En 2020, con la pandemia y sus confinamientos, el sacerdote Jorge López Teulón recopiló 7 oraciones distintas de importantes escritores espirituales para poder rezar un texto diferente cada día de la semana al hacer comunión espiritual: puedes leerlas aquí

Tres milagros que sucedieron con la comunión espiritual

A veces Dios premia la comunión espiritual recordando las palabras del Sermón de la Montaña (“¿Quién de vosotros, si un hijo le pide pan, le dará una piedra?”) y se obra el milagro de la administración sobrenatural de la Eucaristía.

San Buenaventura (1221-1274), ya agónico, sufría continuos vómitos y no podía soportar la Sagrada Hostia. En el lecho de muerte, pidió tenerla junto al pecho para hacer una última comunión espiritual. Fue entonces cuando, a la vista de los hermanos presentes, un ángel extrajo una partícula del copón y la introdujo en el corazón del moribundo.

Para otros el regalo ha sido aún mayor.

El Jueves Santo de 1250, dos fervorosos franciscanos de Gaeta (Italia) se preparaban para comulgar en los oficios, cuando el superior les envió a limosnear pan. Al regresar al convento, el sacramento ya había sido administrado.

Así que se arrodillaron ante el altar para hacer una comunión espiritual: “La obediencia”, protestaban ante el sagrario, “nos ha privado del consuelo de recibiros; no nos privéis, al menos, de vuestra divina bendición”.

Hubo algo más que eso. A los pocos instantes el mismo Jesús salió del monumento: “Yo soy el Salvador a quien invocáis, he escuchado vuestros deseos y voy a satisfacerlos”. Y les dio de comulgar, además de dejar en el pavimento del altar las huellas de sus pies, todavía hoy objeto de veneración.

O está el caso que refiere el capuchino español Fray Ambrosio de Valencina (1859-1914), escritor y misionero en las Islas Carolinas. 

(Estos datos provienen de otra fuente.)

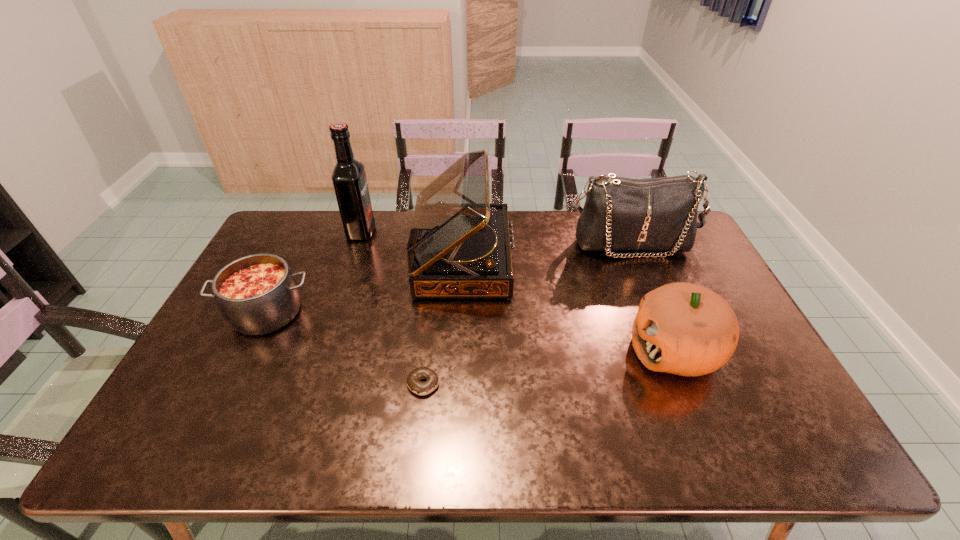 This screenshot has width=960, height=540. I want to click on vacant region that satisfies the following two spatial constraints: 1. on the front-facing side of the second object from left to right; 2. on the back side of the shortest object, so click(310, 384).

Escribió sobre una niña, Rosalía, cuya santidad intrigaba a su amiga Conchita. Un día, la amiga la sorprendió en su habitación, de rodillas ante el Sagrado Corazón, con el rostro encendido y “como fuera de sí”. “Estoy comulgando”, le dijo, y le explicó que se trataba de “la comunión espiritual, para estar más estrechamente unida con Jesucristo deseando ardientemente recibirle y tenerlo en el corazón”. Rosalía confesó a su amiga que todas las noches se acostaba deseando amanecer en el cielo.

Aquel verano, Rosalía se despertó con el sol una mañana y consagró el primer instante, como hacía siempre, a su devoción favorita. Su ángel de la guarda, a quien Jesucristo había ordenado llevarla ese día al Paraíso, aprovechó tal ímpetu de amor divino para cumplir el mandato.

(Una versión de este artículo se publicó en ReL en octubre de 2014, ha sido ampliado con más datos en febrero de 2024).